Trusting the State? Law, Bureaucracies and Politics

International Research Seminar

University of Liège

28 and 29 September 2023

Organisers: Sophie Andreetta (University of Liège) and Flávio Eiró (University of Groningen)

Deadline for abstracts: May 1, 2023

 

Call for presentations

Anthropologists of the state have highlighted citizens and noncitizens’ complex and multifaceted representations of the State, and their relationships shaped by these imaginations. Recent studies of bureaucracies ‘at work’ contend that the state can be experienced (often simultaneously) as a provider of goods and a punitive force, warm and cold, intimate and to be feared (Koster 2014). In West Africa, public institutions – including the courts – are largely perceived as corrupt and/or inefficient (Blundo & Le Meur 2009), but they are still regularly mobilised by citizens hoping to benefit from the symbolic authority conveyed by the State (Andreetta 2020). Migrants experience the symbolic, and sometimes, physical violence of the State from the moment that they cross European borders (Alpes 2017; Bosworth 2016; Spire 2008), but they still expect asylum and immigration bureaucracies to fairly assess their claims (Schwenken 2013; Andreetta 2022). Recipients of anti-poverty in Brazil understand bureaucratic complexity and frontline workers erratic decision-making as a source of bureaucratic insecurity that threatens their survival, prompting immediate strategies to counter avoid falling on the wrong side of these bureaucrats (Eiró 2019). Frustrated promises made ‘by the state’ can result in deep mistrust towards it, as residents see such actions as betrayals (Koster 2019; Salmi 2019). Public servants can simultaneously be critical of the State and their own working conditions; using public office and resources to serve their own interest, and at the same time trying to uphold certain values of standards associated with the public good (Bear & Mathur 2015; Lambert 2022). In highly politicised contexts, the rule of law, humanitarian principles and democratic values are amongst the standards that public servants are trying to stay loyal to (Andreetta 2022; Saglam 2022; Kolloch 2022; Verheul 2013). Despite numerous occasions of frustration and despondency, the state continues to generate, among many, feelings of hope, as the only one who can eventually respond to certain needs and aspirations (Jansen 2012).

 

Building on these works, this workshop aims to further explore how trust in the state and its institutions is constructed, enacted or contested. To do that, we connect and combine three entry points through which state-citizen interactions have been considered so far: politics, bureaucracies, and the law.

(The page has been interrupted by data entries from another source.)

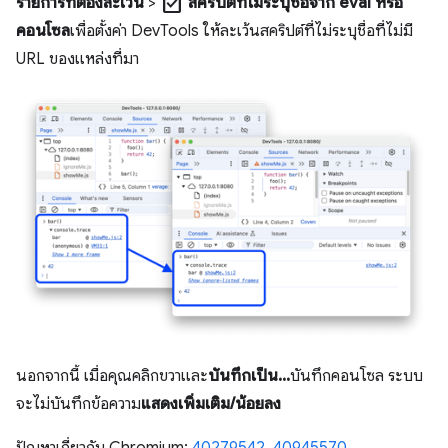
check_box
รายการที่ต้องละเว้น
>
สคริปต์ที่ไม่ระบุชื่อจาก eval หรือ
คอนโซล
เพื่อตั้งค่า DevTools ให้ละเว้นสคริปต์ที่ไม่ระบุชื่อที่ไม่มี
URL ของแหล่งที่มา
นอกจากนี้ เมื่อคุณคลิกขวาและ
บันทึกเป็น...
บันทึกคอนโซล ระบบ
จะไม่บันทึกข้อความ
แสดงเพิ่มเติม/น้อยลง
ปัญหาเกี่ยวกับ Chromium:
40279542
,
40945570
,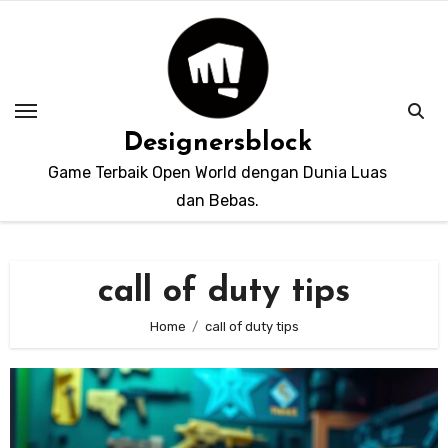
Skip
to
content
Designersblock
Game Terbaik Open World dengan Dunia Luas
dan Bebas.
call of duty tips
Home
call of duty tips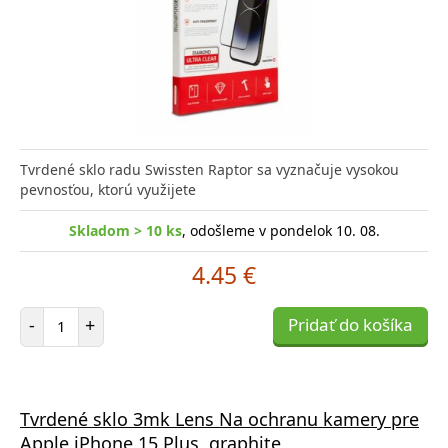
Tvrdené sklo radu Swissten Raptor sa vyznačuje vysokou
pevnosťou, ktorú využijete
Skladom > 10 ks
, odošleme v pondelok 10. 08.
4.45 €
Počet položiek
-
+
Pridať do košíka
Tvrdené sklo 3mk Lens Na ochranu kamery pre
Apple iPhone 15 Plus, graphite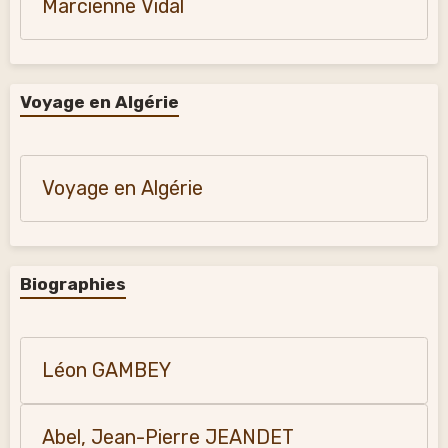
Marcienne Vidal
Voyage en Algérie
Voyage en Algérie
Biographies
Léon GAMBEY
Abel, Jean-Pierre JEANDET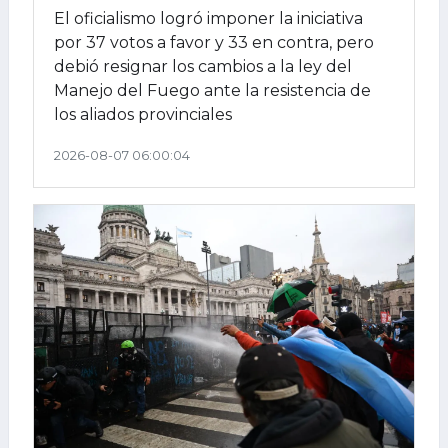
El oficialismo logró imponer la iniciativa
por 37 votos a favor y 33 en contra, pero
debió resignar los cambios a la ley del
Manejo del Fuego ante la resistencia de
los aliados provinciales
2026-08-07 06:00:04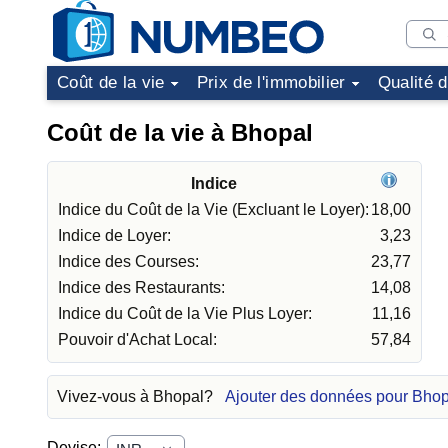
Coût de la vie
Prix de l'immobilier
Qualité 
Coût de la vie à Bhopal
Indice
Indice du Coût de la Vie (Excluant le Loyer):
18,00
Indice de Loyer:
3,23
Indice des Courses:
23,77
Indice des Restaurants:
14,08
Indice du Coût de la Vie Plus Loyer:
11,16
Pouvoir d'Achat Local:
57,84
Vivez-vous à Bhopal?
Ajouter des données pour Bhop
Devise: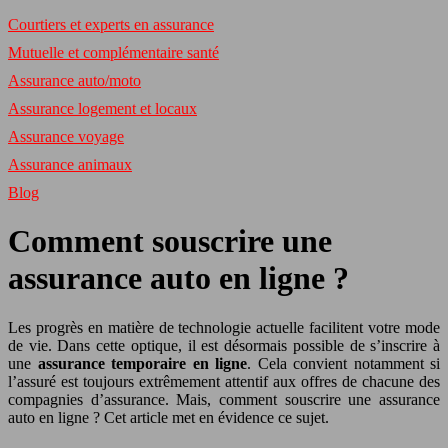
Courtiers et experts en assurance
Mutuelle et complémentaire santé
Assurance auto/moto
Assurance logement et locaux
Assurance voyage
Assurance animaux
Blog
Comment souscrire une
assurance auto en ligne ?
Les progrès en matière de technologie actuelle facilitent votre mode
de vie. Dans cette optique, il est désormais possible de s’inscrire à
une
assurance temporaire en ligne
. Cela convient notamment si
l’assuré est toujours extrêmement attentif aux offres de chacune des
compagnies d’assurance. Mais, comment souscrire une assurance
auto en ligne ? Cet article met en évidence ce sujet.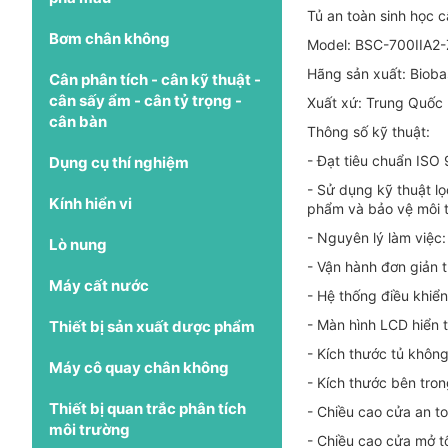
Tủ an toàn sinh học 
Bơm chân không
Model: BSC-700IIA2-
Hãng sản xuất: Biob
Cân phân tích - cân kỹ thuật -
cân sấy ẩm - cân tỷ trọng -
Xuất xứ: Trung Quốc
cân bàn
Thông số kỹ thuật:
- Đạt tiêu chuẩn ISO
Dụng cụ thí nghiệm
- Sử dụng kỹ thuật lọ
Kính hiển vi
phẩm và bảo vệ môi 
- Nguyên lý làm việc:
Lò nung
- Vận hành đơn giản 
Máy cất nước
- Hệ thống điều khiển
- Màn hình LCD hiển t
Thiết bị sản xuất dược phẩm
- Kích thước tủ khôn
Máy cô quay chân không
- Kích thước bên tro
Thiết bị quan trắc phân tích
- Chiều cao cửa an 
môi trường
- Chiều cao cửa mở t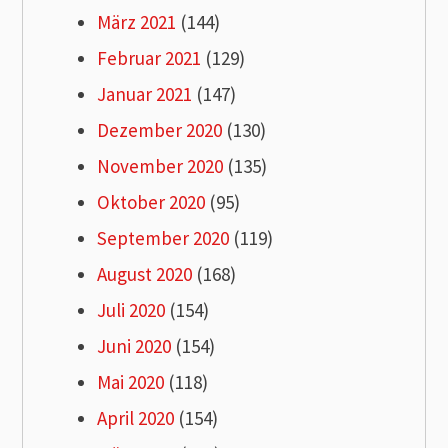
März 2021
(144)
Februar 2021
(129)
Januar 2021
(147)
Dezember 2020
(130)
November 2020
(135)
Oktober 2020
(95)
September 2020
(119)
August 2020
(168)
Juli 2020
(154)
Juni 2020
(154)
Mai 2020
(118)
April 2020
(154)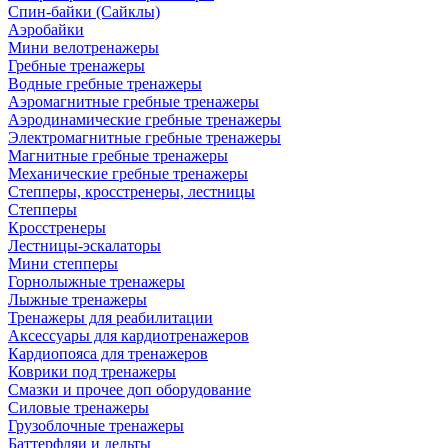
Спин-байки (Сайклы)
Аэробайки
Мини велотренажеры
Гребные тренажеры
Водные гребные тренажеры
Аэромагнитные гребные тренажеры
Аэродинамические гребные тренажеры
Электромагнитные гребные тренажеры
Магнитные гребные тренажеры
Механические гребные тренажеры
Степперы, кросстренеры, лестницы
Степперы
Кросстренеры
Лестницы-эскалаторы
Мини степперы
Горнолыжные тренажеры
Лыжные тренажеры
Тренажеры для реабилитации
Аксессуары для кардиотренажеров
Кардиопояса для тренажеров
Коврики под тренажеры
Смазки и прочее доп оборудование
Силовые тренажеры
Грузоблочные тренажеры
Баттерфляи и дельты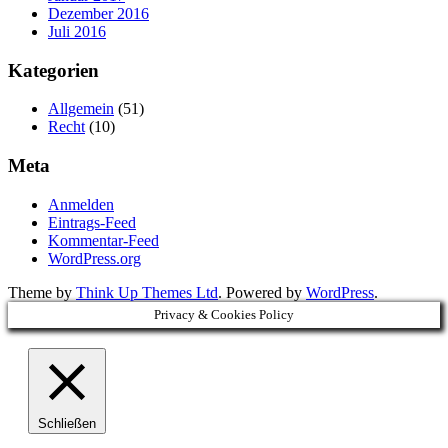
Dezember 2016
Juli 2016
Kategorien
Allgemein
(51)
Recht
(10)
Meta
Anmelden
Eintrags-Feed
Kommentar-Feed
WordPress.org
Theme by
Think Up Themes Ltd
. Powered by
WordPress
.
Privacy & Cookies Policy
Schließen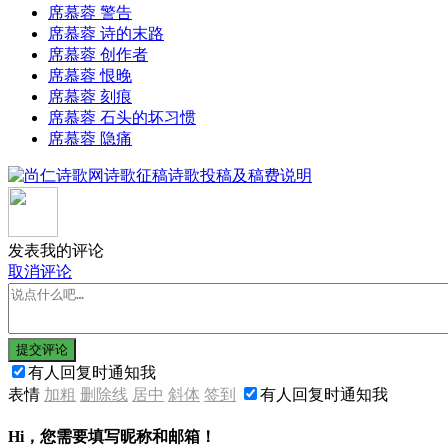
席慕蓉 警告
席慕蓉 诗的末路
席慕蓉 创作者
席慕蓉 恨晚
席慕蓉 刻痕
席慕蓉 石头的坏习惯
席慕蓉 隐痛
发表我的评论
取消评论
提交评论
有人回复时通知我
表情
加粗
删除线
居中
斜体
签到
有人回复时通知我
Hi，您需要填写昵称和邮箱！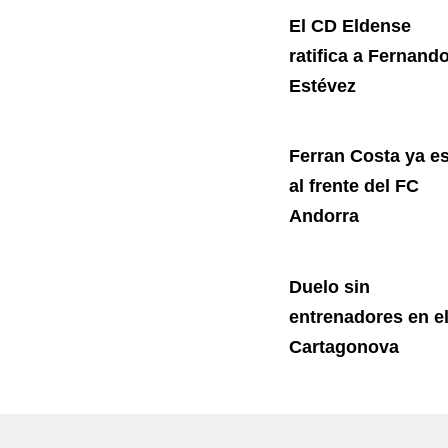
El CD Eldense
ratifica a Fernand
Estévez
Ferran Costa ya es
al frente del FC
Andorra
Duelo sin
entrenadores en e
Cartagonova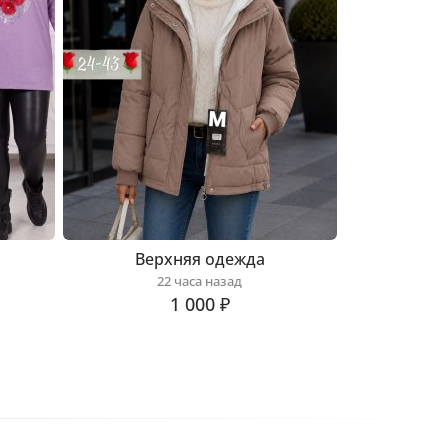
Верхняя одежда
22 часа назад
1 000 ₽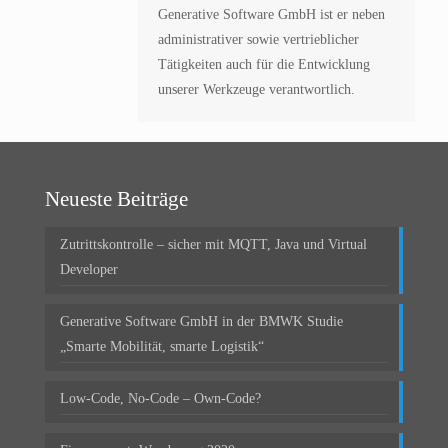
Generative Software GmbH ist er neben
administrativer sowie vertrieblicher
Tätigkeiten auch für die Entwicklung
unserer Werkzeuge verantwortlich.
Neueste Beiträge
Zutrittskontrolle – sicher mit MQTT, Java und Virtual
Developer
Generative Software GmbH in der BMWK Studie
„Smarte Mobilität, smarte Logistik“
Low-Code, No-Code – Own-Code?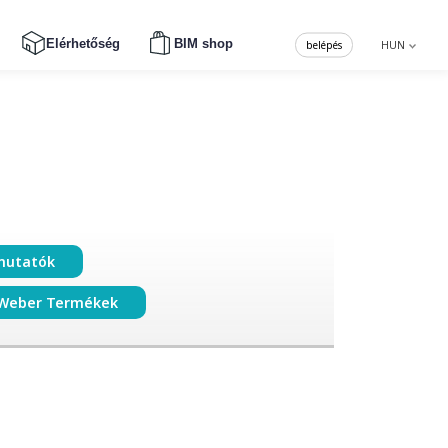
Elérhetőség
BIM shop
belépés
HUN
mutatók
Weber Termékek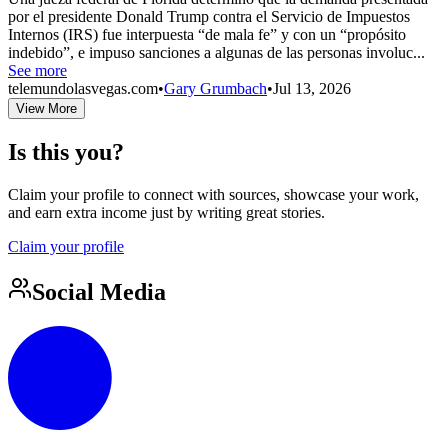
por el presidente Donald Trump contra el Servicio de Impuestos
Internos (IRS) fue interpuesta “de mala fe” y con un “propósito
indebido”, e impuso sanciones a algunas de las personas involuc...
See more
telemundolasvegas.com
•
Gary Grumbach
•
Jul 13, 2026
View More
Is this you?
Claim your profile to connect with sources, showcase your work,
and earn extra income just by writing great stories.
Claim your profile
Social Media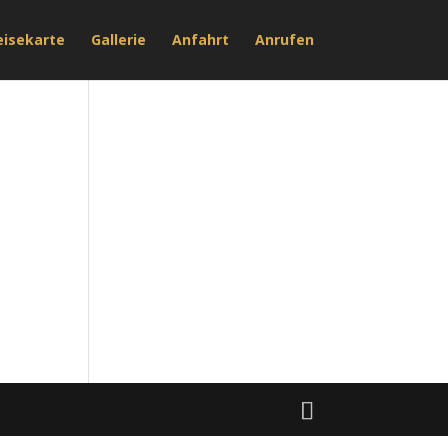
eisekarte
Gallerie
Anfahrt
Anrufen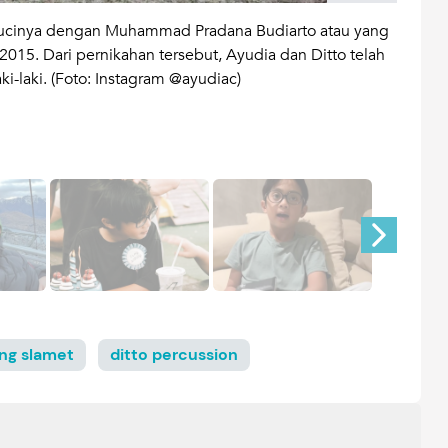
 sucinya dengan Muhammad Pradana Budiarto atau yang
Putra
2015. Dari pernikahan tersebut, Ayudia dan Ditto telah
baru 
ki-laki. (Foto: Instagram @ayudiac)
ing slamet
ditto percussion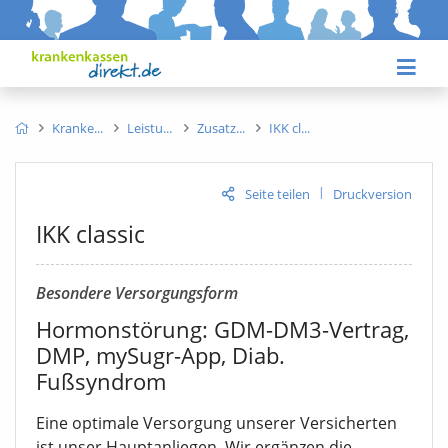
Kranke
Leistu
Zusatz
IKK cl
|
Seite teilen
Druckversion
IKK classic
Besondere Versorgungsform
Hormonstörung: GDM-DM3-Vertrag,
DMP, mySugr-App, Diab.
Fußsyndrom
Eine optimale Versorgung unserer Versicherten
ist unser Hauptanliegen. Wir ergänzen die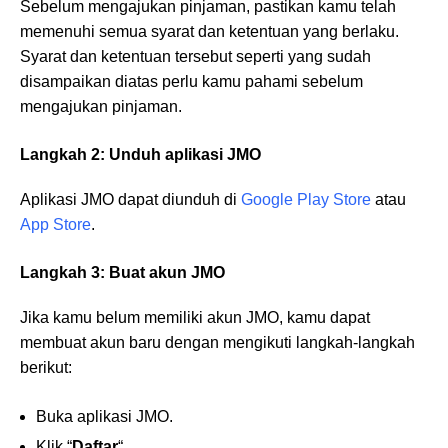
Sebelum mengajukan pinjaman, pastikan kamu telah
memenuhi semua syarat dan ketentuan yang berlaku.
Syarat dan ketentuan tersebut seperti yang sudah
disampaikan diatas perlu kamu pahami sebelum
mengajukan pinjaman.
Langkah 2: Unduh aplikasi JMO
Aplikasi JMO dapat diunduh di
Google Play Store
atau
App Store
.
Langkah 3: Buat akun JMO
Jika kamu belum memiliki akun JMO, kamu dapat
membuat akun baru dengan mengikuti langkah-langkah
berikut:
Buka aplikasi JMO.
Klik “
Daftar
“.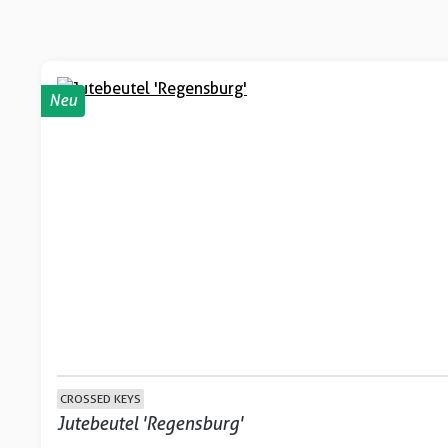
Neu
CROSSED KEYS
Jutebeutel 'Regensburg'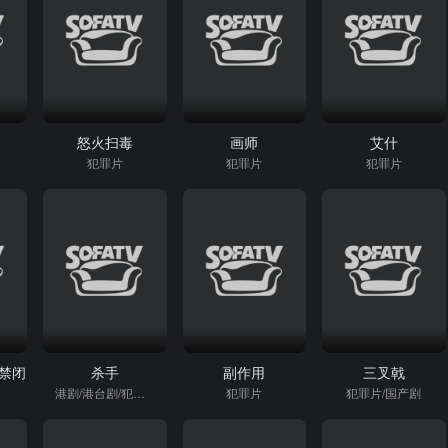
怒火扫毒
画师
艾什
犯罪片
犯罪片
犯罪片
命禁闭
杀手
副作用
三叉戟
港剧/港台剧/犯罪片
犯罪片
犯罪片/国产剧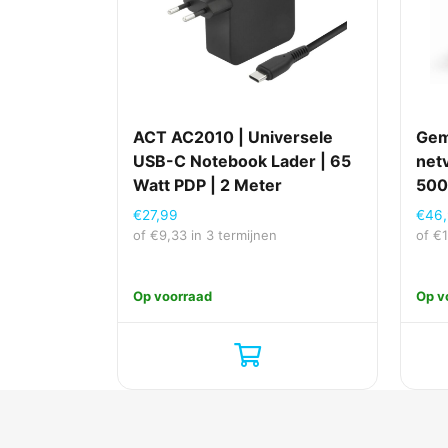
ACT AC2010 | Universele
Gem
USB-C Notebook Lader | 65
net
Watt PDP | 2 Meter
500
€
27,99
€
46
of
€
9,33
in 3 termijnen
of
€
Op voorraad
Op v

Studies of law, bureaucracies and politics have indeed often been conducted within separate fields. Bureaucracies were considered apolitical and belonged to the study of the state and public policies rather than legal implementation. Judicial activity, on the other hand, has mainly been examined by socio-legal scholars and considered to have little impact on policy changes and administrative practices. Recently, scholars in social and political sciences have insisted on the growing intertwining of law, bureaucracies and politics at various scales and in different contexts. Some have shown how political alignment can affect bureaucratic performance (Fiva et al. 2021; Carpenter and Gong 2016). When civil servants support the government in power, they are more likely to enjoy their jobs (Piotrowska 2022), to invest extra effort (Gouthier & Rhein 2011), and to be proud of their work (Esteve & Schuster 2019). In research on frontline work, politics has appeared through the question of how public agents navigate competing demands from factions of the state or society (Blundo 2014; Hamani 2014). Finally, professionals responsible for implementing public policies experience transformations in the political landscape first-hand and are deeply affected by political realignments, especially when there is little political consensus over the direction of policy (Andreetta & Kolloch 2022; Eiró 2022). At the same time, political scientists have referred to the increased mobilisation of high courts in the political game as the medicalisation of politics (Hirshl 2008). At a global scale, constitutional courts have been pushing for laws and policy reforms to be amended, using fundamental rights principles as arguments (Stroh & Heyl 2013). Building on more ethnographic approaches, social scientists have analysed the various ways in which political pressure or injunctions ‘from above’ could affect the judiciary’s daily work (Gallez & Rubbers 2015; Verheul 2013).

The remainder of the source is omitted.